= John Duykers =

American tenor

John Duykers (born September 30, 1944, in Butte, Montana) is an American operatic tenor, known for his work in modern and contemporary opera. He made his formal debut with the Seattle Opera in 1966.
==Career==
Duykers has appeared with the New York City Opera (Don José to Susanne Marsee's Carmen), and the opera companies in Chicago (title part of Tannhäuser), San Francisco (The Hunchback in Die Frau ohne Schatten, with Dame Gwyneth Jones and Anja Silja), Houston (Aegisthus in Elektra), Santa Fe, Los Angeles (Iro in Il ritorno d'Ulisse in patria), San Diego (the villainous Enoch Pratt in Carlisle Floyd's The Passion of Jonathan Wade), and Philadelphia (Prince Chouïsky in Boris Godunov, and Herodes in Salome).

Abroad, he has been seen at the Royal Opera House, the Netherlands Opera, Grand Théâtre de Genève (title role in Benvenuto Cellini), Frankfurt Opera, Opéra de Marseille (Mime in Siegfried) and the Canadian Opera Company.

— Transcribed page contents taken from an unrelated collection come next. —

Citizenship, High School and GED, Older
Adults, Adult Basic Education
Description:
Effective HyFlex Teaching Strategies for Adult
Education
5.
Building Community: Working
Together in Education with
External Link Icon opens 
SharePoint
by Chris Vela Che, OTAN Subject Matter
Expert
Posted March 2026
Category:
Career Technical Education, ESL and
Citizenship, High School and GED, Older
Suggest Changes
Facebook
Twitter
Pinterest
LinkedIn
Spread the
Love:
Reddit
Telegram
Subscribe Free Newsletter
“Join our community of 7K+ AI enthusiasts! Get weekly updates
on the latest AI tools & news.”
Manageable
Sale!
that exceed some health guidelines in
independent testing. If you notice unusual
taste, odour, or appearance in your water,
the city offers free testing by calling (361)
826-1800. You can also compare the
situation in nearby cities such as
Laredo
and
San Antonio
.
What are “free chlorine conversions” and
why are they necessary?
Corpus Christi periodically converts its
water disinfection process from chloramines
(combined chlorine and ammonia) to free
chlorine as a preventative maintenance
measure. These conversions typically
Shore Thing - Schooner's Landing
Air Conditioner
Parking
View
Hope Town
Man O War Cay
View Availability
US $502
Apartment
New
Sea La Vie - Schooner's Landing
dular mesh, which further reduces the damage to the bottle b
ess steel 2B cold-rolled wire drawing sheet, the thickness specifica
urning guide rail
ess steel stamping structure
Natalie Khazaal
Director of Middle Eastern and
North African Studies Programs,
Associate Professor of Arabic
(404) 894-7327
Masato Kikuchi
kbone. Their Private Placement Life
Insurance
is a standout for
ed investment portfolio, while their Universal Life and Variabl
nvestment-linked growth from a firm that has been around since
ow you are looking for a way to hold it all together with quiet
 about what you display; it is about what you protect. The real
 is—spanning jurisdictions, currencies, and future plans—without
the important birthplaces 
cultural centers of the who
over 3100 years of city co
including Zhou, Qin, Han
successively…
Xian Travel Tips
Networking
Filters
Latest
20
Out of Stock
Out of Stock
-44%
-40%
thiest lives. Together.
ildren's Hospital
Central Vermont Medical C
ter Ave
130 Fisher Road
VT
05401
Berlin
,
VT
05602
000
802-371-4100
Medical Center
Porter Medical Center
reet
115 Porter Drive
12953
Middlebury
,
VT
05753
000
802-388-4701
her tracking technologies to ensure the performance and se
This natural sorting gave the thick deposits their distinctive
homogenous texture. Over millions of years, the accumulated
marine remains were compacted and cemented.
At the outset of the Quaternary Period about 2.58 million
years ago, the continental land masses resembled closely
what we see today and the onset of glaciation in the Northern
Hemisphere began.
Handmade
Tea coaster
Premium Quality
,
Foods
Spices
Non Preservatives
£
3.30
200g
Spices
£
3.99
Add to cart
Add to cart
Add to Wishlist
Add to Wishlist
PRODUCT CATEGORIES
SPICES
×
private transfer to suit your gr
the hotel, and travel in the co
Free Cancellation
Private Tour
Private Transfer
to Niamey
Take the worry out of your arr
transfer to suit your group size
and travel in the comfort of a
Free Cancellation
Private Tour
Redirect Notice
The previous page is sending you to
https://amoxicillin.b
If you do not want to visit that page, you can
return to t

Duykers most celebrated role has certainly been that of Mao Tse-tung (an extraordinarily testing part) in the 1987 world premiere of John Adams' Nixon in China, which was televised (winning an Emmy Award), and recorded (winning a Grammy Award). He was in the world premiere of O corvo branco (White Raven), by Robert Wilson and Philip Glass, in 1998; he has sung in Glass' Orphée (as Heurtebise) and the name part of Galileo Galilei. He appeared in San Francisco as the title (and sole) character in Erling Wold's Mordake, and as the Captain in the new chamber-orchestra version of Alban Berg's Wozzeck, and, for Long Beach Opera, reprising the role of Mao Tse-tung. Another of his successes has been in Sir Peter Maxwell Davies' Eight Songs for a Mad King.